In short, she appears as a failed actress at the casting for The Witches, deemed too cruel, too vicious, too close to horrid and uncompromising to play any role but that of a terminator coded in rhetoric.
Jeremy Corbyn
There is another choice of candidate, a certain Mr Corbyn, a long standing local official, who used to frequent the back benches. He bears some resemblance to Obi-Wan Kenobi, though he is also apparently his complete opposite in every respect. But he too, is a ‘wise man’. He is a pathetic and exceedingly quiet chap, and as a matter of fact in his early fifties, well educated, but chiefly self taught. He is moderately well off financially, married, has a job in the civil service, and supports an aunt and sister in law as well as a multitude of charitable endeavours.
Corbyn himself is a man of quite remarkable purity of heart, and, indeed, I rarely encounter a man of such honesty and passionate convictions. ‘never, never, will I abandon these bright hopes’ he has often said to friends, with shining eyes. Of those ‘bright hopes‘ he always speaks quietly, with deep feeling, in half a whisper, as though in secret. He is rather tall, but extremely thin, and with narrow shoulders and extraordinarily twig-like hair of a formerly jet black yet now solely grey tint. All gibes at some of his opinions he accepts meekly, but sometimes he answers very seriously, and often nonplusses the speaker.

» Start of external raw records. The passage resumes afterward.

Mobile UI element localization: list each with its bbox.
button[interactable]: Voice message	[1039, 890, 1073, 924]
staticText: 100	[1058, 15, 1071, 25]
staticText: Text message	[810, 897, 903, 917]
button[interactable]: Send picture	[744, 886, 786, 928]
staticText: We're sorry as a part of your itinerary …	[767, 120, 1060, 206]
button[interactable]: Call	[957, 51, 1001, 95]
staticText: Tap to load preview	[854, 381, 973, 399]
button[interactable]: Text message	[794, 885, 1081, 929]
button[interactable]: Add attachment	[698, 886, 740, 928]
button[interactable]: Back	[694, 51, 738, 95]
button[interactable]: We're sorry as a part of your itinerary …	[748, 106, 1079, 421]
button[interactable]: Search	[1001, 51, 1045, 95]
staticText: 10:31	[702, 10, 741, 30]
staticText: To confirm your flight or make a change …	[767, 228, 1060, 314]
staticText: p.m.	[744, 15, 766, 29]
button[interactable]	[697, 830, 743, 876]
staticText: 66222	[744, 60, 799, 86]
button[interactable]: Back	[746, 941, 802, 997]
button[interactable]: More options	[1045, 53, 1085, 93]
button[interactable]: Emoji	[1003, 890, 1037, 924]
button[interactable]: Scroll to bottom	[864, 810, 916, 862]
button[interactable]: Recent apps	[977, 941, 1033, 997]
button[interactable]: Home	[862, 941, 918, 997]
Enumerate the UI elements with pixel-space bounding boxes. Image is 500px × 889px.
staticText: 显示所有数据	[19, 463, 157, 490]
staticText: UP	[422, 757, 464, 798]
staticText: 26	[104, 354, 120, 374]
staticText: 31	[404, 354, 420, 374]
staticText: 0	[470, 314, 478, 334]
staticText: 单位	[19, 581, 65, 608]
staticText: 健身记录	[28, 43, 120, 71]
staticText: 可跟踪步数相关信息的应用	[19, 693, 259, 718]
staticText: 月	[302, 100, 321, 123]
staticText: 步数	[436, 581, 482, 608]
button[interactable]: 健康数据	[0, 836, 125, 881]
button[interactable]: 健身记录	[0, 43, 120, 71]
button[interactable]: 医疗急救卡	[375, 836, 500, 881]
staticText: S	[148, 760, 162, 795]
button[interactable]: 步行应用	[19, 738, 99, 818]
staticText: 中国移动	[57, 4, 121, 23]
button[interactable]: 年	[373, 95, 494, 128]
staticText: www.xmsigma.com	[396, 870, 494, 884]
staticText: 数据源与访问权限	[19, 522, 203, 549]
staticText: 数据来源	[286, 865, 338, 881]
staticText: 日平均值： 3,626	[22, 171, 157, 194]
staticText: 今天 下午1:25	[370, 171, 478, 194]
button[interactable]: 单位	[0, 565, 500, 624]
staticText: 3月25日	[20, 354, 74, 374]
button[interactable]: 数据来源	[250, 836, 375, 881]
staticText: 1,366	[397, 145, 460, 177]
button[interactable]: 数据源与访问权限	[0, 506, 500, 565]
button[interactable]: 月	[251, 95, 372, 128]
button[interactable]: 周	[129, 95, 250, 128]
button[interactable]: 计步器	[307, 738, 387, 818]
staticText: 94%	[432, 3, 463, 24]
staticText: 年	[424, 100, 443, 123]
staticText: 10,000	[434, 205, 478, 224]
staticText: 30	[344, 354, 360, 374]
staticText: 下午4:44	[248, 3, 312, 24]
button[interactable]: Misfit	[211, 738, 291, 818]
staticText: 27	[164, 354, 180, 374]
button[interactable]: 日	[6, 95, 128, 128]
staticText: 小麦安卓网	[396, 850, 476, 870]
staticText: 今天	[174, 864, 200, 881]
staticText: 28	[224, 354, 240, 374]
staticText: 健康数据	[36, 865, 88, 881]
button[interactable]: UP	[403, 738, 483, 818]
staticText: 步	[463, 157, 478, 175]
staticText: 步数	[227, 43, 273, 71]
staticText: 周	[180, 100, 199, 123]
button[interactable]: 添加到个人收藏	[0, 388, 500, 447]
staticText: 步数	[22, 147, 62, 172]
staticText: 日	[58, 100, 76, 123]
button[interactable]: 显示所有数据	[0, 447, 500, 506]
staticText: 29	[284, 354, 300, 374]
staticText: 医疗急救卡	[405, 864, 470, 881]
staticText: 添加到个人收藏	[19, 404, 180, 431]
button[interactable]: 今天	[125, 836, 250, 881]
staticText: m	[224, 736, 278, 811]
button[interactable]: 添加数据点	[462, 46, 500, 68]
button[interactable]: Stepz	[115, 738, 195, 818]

Many would find his outline and slow, gentle movements innocuous; a lost, well-meaning grandfather seeking his glasses, and taking a seat merely because he needs a rest and its comfortable, even when he is to speak about matters of huge importance, to his career and the world he wishes to improve. His head is impressively lengthy, his face lacking any prominent features though hints of rodent can be noted by the more prone to finding wrong where none could ever blossom, despite which emanating a sense of calm. His somewhat oversized forehead defies the spiritual balance, yet not with such vigour to offset the overall impression of a yogi; his eyes are small yet never less than wide open and prone to enliven with hope, even when meeting abuse and attempts to unsettle. He looks frail, but his words, whilst delivered with wildly varied vigour, never fail to reveal echoes of inner strength and conviction.
Essentially, his qualities are unerring integrity, calmness and especially patience…patience with a world set against his noble ideals, which he has finally found chance to expound and express on a grand stage.
(NB. Rather than wail and whine and find myself embracing the horror of the ubiquitous attacks on Jeremy Corbyn I thought it might be interesting to use some of Dostoyevsky’s The Devils as a framework, then combine with my own observations of the two candidates as I watched the Andrew Neil interviews…conjure the great man back to life, at least in words! An experiment of sorts.)